= Shubha Sunder =

Indian writer

Shubha Sunder is an Indian writer. She is the author of the short story collection Boomtown Girl and the novel Optional Practical Training. In 2025, she was awarded a Whiting Award.

== Early life and education ==
Having been born and raised in Bangalore, India, Sunder moved to the United States to attend Bryn Mawr College, where she began to seriously consider the possibility of becoming a fiction writer. She graduated with a major in physics and a minor in creative writing. Afterward, she attended the Boston University MFA in Creative Writing program.

== Career ==
In 2016, Sunder received a Massachusetts Cultural Council Fellowship. In 2020, Sunder received an Artist Fellowship Award from the city of Boston, Massachusetts.

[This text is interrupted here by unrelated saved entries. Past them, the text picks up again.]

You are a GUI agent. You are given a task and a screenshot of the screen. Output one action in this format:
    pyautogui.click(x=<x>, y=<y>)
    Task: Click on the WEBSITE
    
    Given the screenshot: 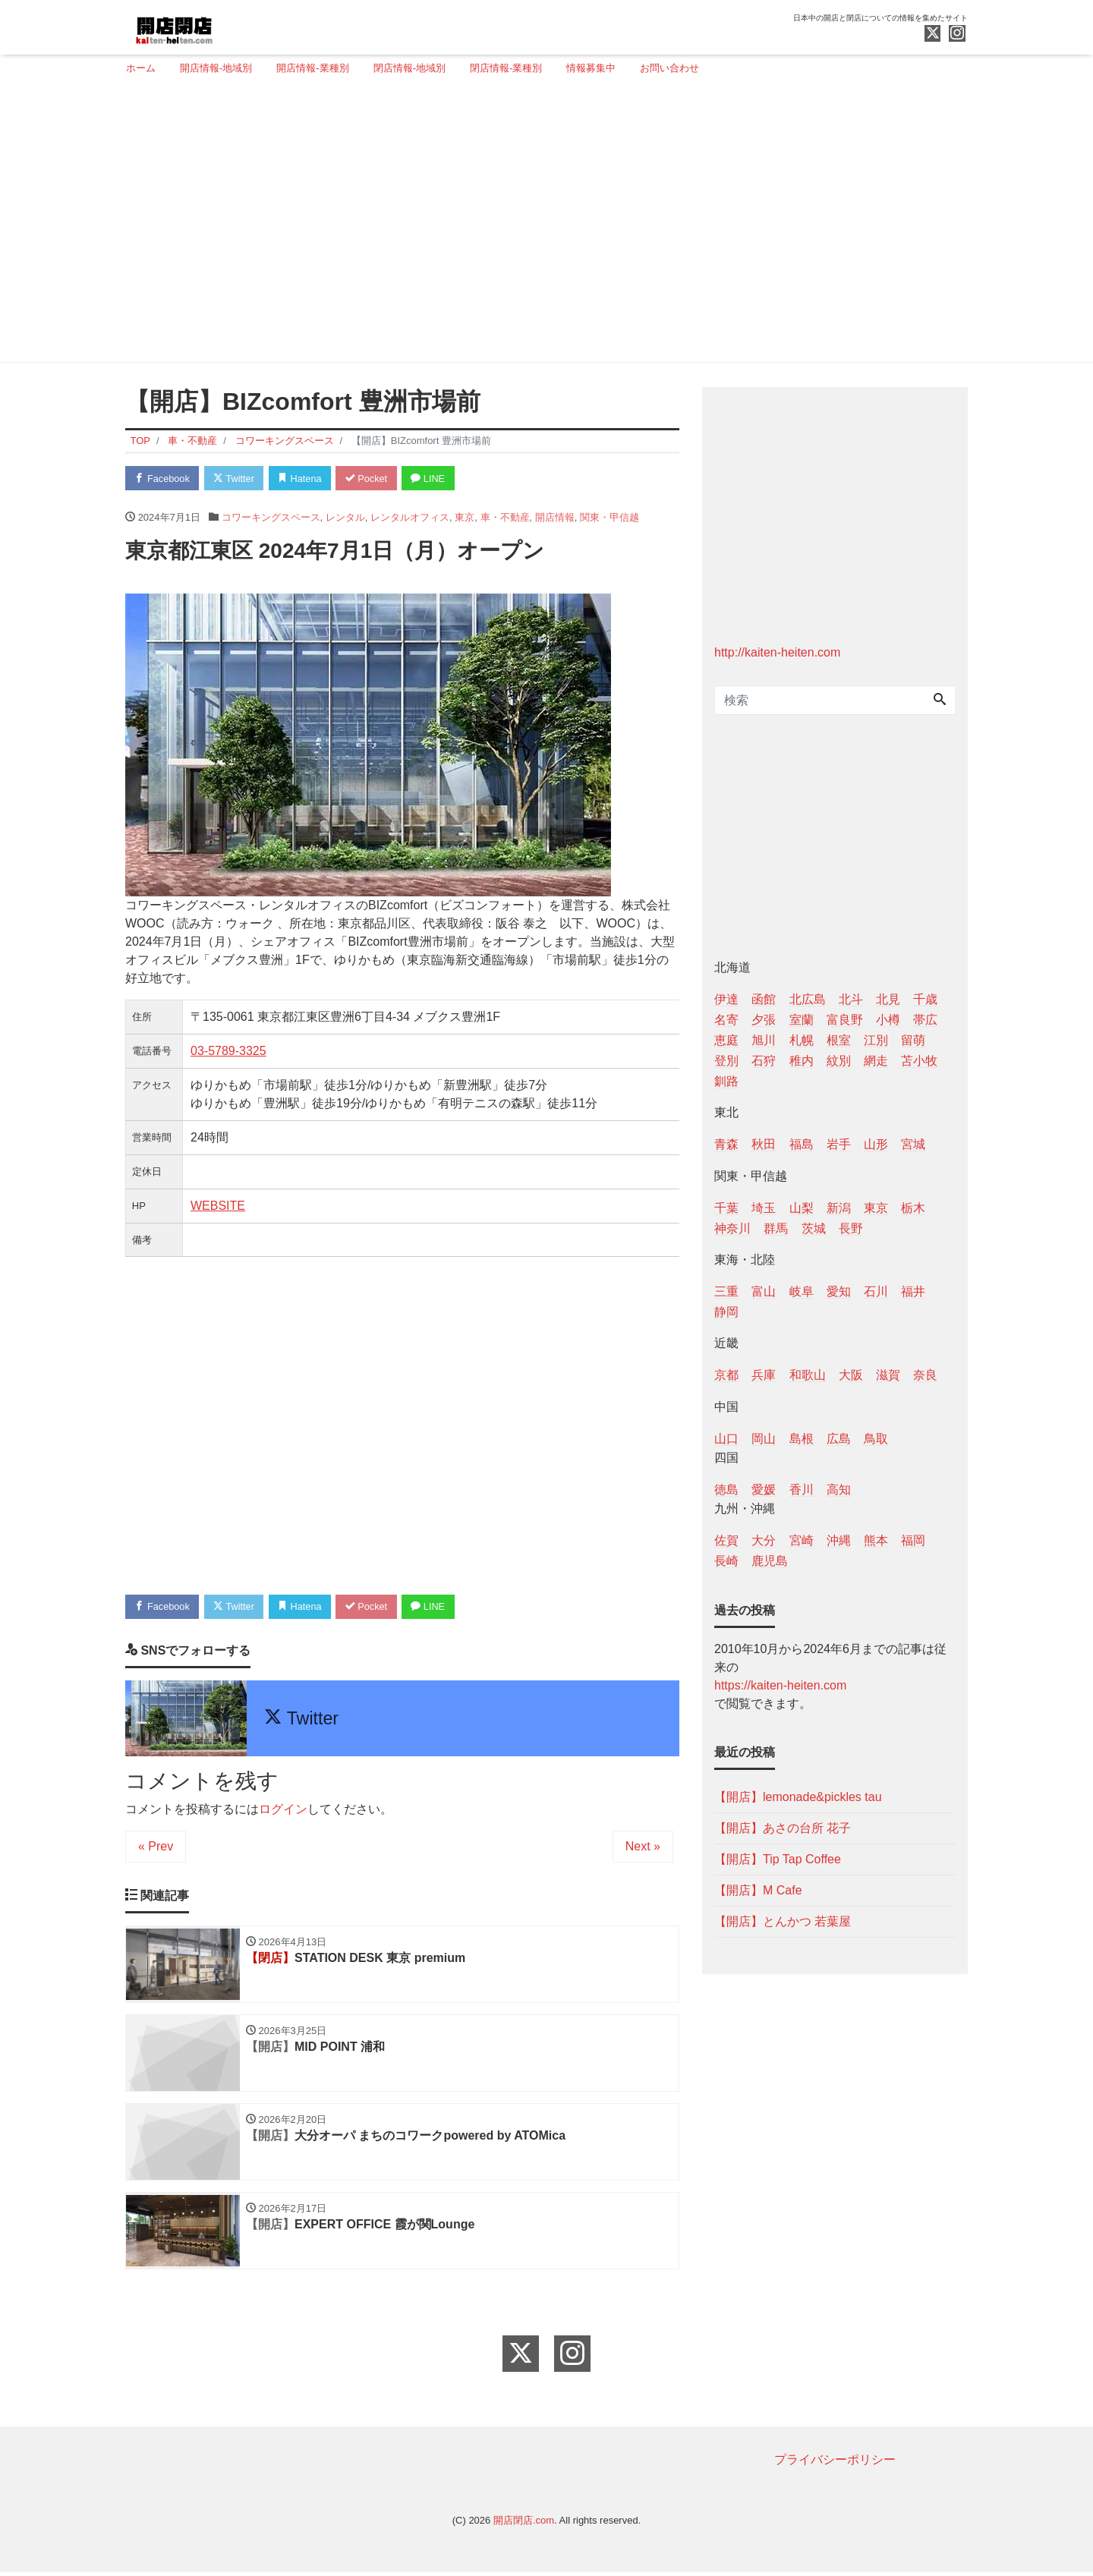 What is the action you would take?
    pyautogui.click(x=218, y=1206)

In 2021, Sunder published her debut short story collection, Boomtown Girl. It won the St. Lawrence Book Award and was a finalist for the Flannery O'Connor Short Story Award and the New American Press' Fiction Prize. Afterward, she wrote Optional Practical Training during the COVID-19 pandemic and in wake of divorce, which she published in 2025 with Graywolf Press. Publishers Weekly gave it a starred review and called it a "knockout."

Sunder teaches at the Massachusetts College of Art and Design. She has also taught math and science at the high school level in Boston.